May 25, 2023 — New York
American Jewish Committee (AJC) today welcomed the Biden administration’s release of the U.S. National Strategy to Counter Antisemitism.
The strategy is the first whole-of-government approach in the United States to counter antisemitism in its multiple and distinct forms and comes as studies by AJC and other Jewish organizations found an alarming rise in antisemitism and more American Jews feeling less secure.
“In adopting this national strategy, the White House has sent a clear, unequivocal message that antisemitism is a problem that affects all of society, not just Jews,” AJC CEO Ted Deutch said. “This is a historic day for America and its Jewish community. AJC was proud to be part of the process to develop this strategy and is glad to see a whole-of-government approach to counter this persistent and pernicious threat.”
The key components of the White House strategy include:
- A reaffirmation of the administration’s embrace of the International Holocaust Remembrance Alliance Working Definition of Antisemitism. The IHRA definition is the authoritative definition used by over 40 governments around the world. It has also been endorsed by more than 30 states and the District of Columbia.
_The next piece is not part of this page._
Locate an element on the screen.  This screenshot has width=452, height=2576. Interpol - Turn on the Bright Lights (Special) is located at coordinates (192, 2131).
The IHRA definition and a previous version of it have been employed by the State Department since 2008. It offers clear and succinct examples of antisemitism in its various forms.
- A focus on Jewish American heritage and the ongoing contributions of American Jews to all facets of society, to be prioritized in Diversity, Equity, and Inclusion (DEI) efforts, educational arenas, and beyond.
- A priority on Jewish safety and security, whether online or in synagogues or community centers, and promoting education to reverse the normalization of antisemitism.
- A vision to promote allyship to mobilize all sectors of society to take collective action against hate.
The strategy incorporates numerous aspects of AJC’s Call to Action Against Antisemitism, a society-wide guide that shows government, law enforcement, educators, the business community and others how to recognize, respond to, and prevent antisemitism.
To create the strategy, the White House marshaled the efforts of roughly 40 government agencies that made tangible, time-bound commitments to address antisemitism, guaranteeing a whole-of-government, nationwide response.
“The importance of taking this approach cannot be overstated,” said Holly Huffnagle, AJC U.S. Director for Combating Antisemitism. “Hatred and bigotry directed at Jews don’t exist in a vacuum, nor should the best ideas to fight it. The more we collaborate, the better the outcome.”
As the global advocacy organization for the Jewish people, AJC convened a meeting at the White House in February bringing antisemitism envoys from around the world to share their own action plans and lessons with the interagency policy group.
Earlier this year, AJC’s State of Antisemitism in America survey revealed that 89% of Jewish respondents believe antisemitism is a problem in the United States today and 82% believe it has increased in the last five years. The National Strategy, in its emphasis on a society-wide approach, affirms AJC’s finding in the same survey that nine in 10 Americans believe antisemitism is a problem for everyone. AJC will continue to work with the White House to mobilize American society against this hate.